__Stored data entries__
·····
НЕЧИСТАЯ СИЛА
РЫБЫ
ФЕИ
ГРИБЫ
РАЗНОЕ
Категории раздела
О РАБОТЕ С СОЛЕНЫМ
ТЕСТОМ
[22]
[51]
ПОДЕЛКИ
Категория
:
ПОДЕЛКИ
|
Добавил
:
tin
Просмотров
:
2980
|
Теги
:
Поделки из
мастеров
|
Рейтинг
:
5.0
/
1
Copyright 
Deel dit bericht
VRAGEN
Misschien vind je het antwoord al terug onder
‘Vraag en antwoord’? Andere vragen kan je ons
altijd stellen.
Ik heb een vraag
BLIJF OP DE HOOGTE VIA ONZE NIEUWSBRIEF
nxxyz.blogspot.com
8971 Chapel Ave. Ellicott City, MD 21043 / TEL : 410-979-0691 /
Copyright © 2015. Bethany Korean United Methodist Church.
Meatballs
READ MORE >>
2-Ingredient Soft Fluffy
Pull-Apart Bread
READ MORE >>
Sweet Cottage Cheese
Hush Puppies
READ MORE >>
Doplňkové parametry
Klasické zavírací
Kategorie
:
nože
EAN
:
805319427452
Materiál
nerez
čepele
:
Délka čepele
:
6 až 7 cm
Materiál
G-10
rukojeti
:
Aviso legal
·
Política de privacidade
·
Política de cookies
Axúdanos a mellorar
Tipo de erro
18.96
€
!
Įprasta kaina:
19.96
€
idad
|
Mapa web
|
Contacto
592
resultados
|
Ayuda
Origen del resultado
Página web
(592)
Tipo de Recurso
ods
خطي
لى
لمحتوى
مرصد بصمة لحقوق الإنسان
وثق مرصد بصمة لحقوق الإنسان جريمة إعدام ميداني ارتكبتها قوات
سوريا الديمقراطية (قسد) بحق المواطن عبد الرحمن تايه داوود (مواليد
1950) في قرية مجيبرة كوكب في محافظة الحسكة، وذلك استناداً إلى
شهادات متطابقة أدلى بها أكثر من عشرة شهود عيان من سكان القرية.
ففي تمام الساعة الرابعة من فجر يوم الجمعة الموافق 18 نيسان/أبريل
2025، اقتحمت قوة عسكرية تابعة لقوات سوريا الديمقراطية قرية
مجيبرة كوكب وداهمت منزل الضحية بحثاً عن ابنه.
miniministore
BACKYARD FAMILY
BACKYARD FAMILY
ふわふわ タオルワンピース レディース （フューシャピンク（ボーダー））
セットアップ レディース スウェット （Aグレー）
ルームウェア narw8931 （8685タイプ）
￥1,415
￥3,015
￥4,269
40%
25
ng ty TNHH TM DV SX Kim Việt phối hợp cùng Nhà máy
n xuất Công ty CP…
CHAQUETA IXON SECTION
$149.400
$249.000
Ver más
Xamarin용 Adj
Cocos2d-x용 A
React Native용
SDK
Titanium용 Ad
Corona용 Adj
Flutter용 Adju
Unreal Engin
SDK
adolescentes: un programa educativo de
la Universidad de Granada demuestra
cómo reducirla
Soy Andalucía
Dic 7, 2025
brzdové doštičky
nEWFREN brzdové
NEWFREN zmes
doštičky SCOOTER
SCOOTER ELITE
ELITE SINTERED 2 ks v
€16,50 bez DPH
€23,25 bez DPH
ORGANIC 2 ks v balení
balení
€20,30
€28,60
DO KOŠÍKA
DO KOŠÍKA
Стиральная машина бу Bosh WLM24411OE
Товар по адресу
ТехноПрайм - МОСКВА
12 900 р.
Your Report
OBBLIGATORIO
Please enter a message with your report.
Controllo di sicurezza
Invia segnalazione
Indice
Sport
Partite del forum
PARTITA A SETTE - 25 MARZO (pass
·····
__The task__
The answer must be all of the entries, restated exactly.

__Answer box__
НЕЧИСТАЯ СИЛА
РЫБЫ
ФЕИ
ГРИБЫ
РАЗНОЕ
Категории раздела
О РАБОТЕ С СОЛЕНЫМ
ТЕСТОМ
[22]
[51]
ПОДЕЛКИ
Категория
:
ПОДЕЛКИ
|
Добавил
:
tin
Просмотров
:
2980
|
Теги
:
Поделки из
мастеров
|
Рейтинг
:
5.0
/
1
Copyright 
Deel dit bericht
VRAGEN
Misschien vind je het antwoord al terug onder
‘Vraag en antwoord’? Andere vragen kan je ons
altijd stellen.
Ik heb een vraag
BLIJF OP DE HOOGTE VIA ONZE NIEUWSBRIEF
nxxyz.blogspot.com
8971 Chapel Ave. Ellicott City, MD 21043 / TEL : 410-979-0691 /
Copyright © 2015. Bethany Korean United Methodist Church.
Meatballs
READ MORE >>
2-Ingredient Soft Fluffy
Pull-Apart Bread
READ MORE >>
Sweet Cottage Cheese
Hush Puppies
READ MORE >>
Doplňkové parametry
Klasické zavírací
Kategorie
:
nože
EAN
:
805319427452
Materiál
nerez
čepele
:
Délka čepele
:
6 až 7 cm
Materiál
G-10
rukojeti
:
Aviso legal
·
Política de privacidade
·
Política de cookies
Axúdanos a mellorar
Tipo de erro
18.96
€
!
Įprasta kaina:
19.96
€
idad
|
Mapa web
|
Contacto
592
resultados
|
Ayuda
Origen del resultado
Página web
(592)
Tipo de Recurso
ods
خطي
لى
لمحتوى
مرصد بصمة لحقوق الإنسان
وثق مرصد بصمة لحقوق الإنسان جريمة إعدام ميداني ارتكبتها قوات
سوريا الديمقراطية (قسد) بحق المواطن عبد الرحمن تايه داوود (مواليد
1950) في قرية مجيبرة كوكب في محافظة الحسكة، وذلك استناداً إلى
شهادات متطابقة أدلى بها أكثر من عشرة شهود عيان من سكان القرية.
ففي تمام الساعة الرابعة من فجر يوم الجمعة الموافق 18 نيسان/أبريل
2025، اقتحمت قوة عسكرية تابعة لقوات سوريا الديمقراطية قرية
مجيبرة كوكب وداهمت منزل الضحية بحثاً عن ابنه.
miniministore
BACKYARD FAMILY
BACKYARD FAMILY
ふわふわ タオルワンピース レディース （フューシャピンク（ボーダー））
セットアップ レディース スウェット （Aグレー）
ルームウェア narw8931 （8685タイプ）
￥1,415
￥3,015
￥4,269
40%
25
ng ty TNHH TM DV SX Kim Việt phối hợp cùng Nhà máy
n xuất Công ty CP…
CHAQUETA IXON SECTION
$149.400
$249.000
Ver más
Xamarin용 Adj
Cocos2d-x용 A
React Native용
SDK
Titanium용 Ad
Corona용 Adj
Flutter용 Adju
Unreal Engin
SDK
adolescentes: un programa educativo de
la Universidad de Granada demuestra
cómo reducirla
Soy Andalucía
Dic 7, 2025
brzdové doštičky
nEWFREN brzdové
NEWFREN zmes
doštičky SCOOTER
SCOOTER ELITE
ELITE SINTERED 2 ks v
€16,50 bez DPH
€23,25 bez DPH
ORGANIC 2 ks v balení
balení
€20,30
€28,60
DO KOŠÍKA
DO KOŠÍKA
Стиральная машина бу Bosh WLM24411OE
Товар по адресу
ТехноПрайм - МОСКВА
12 900 р.
Your Report
OBBLIGATORIO
Please enter a message with your report.
Controllo di sicurezza
Invia segnalazione
Indice
Sport
Partite del forum
PARTITA A SETTE - 25 MARZO (pass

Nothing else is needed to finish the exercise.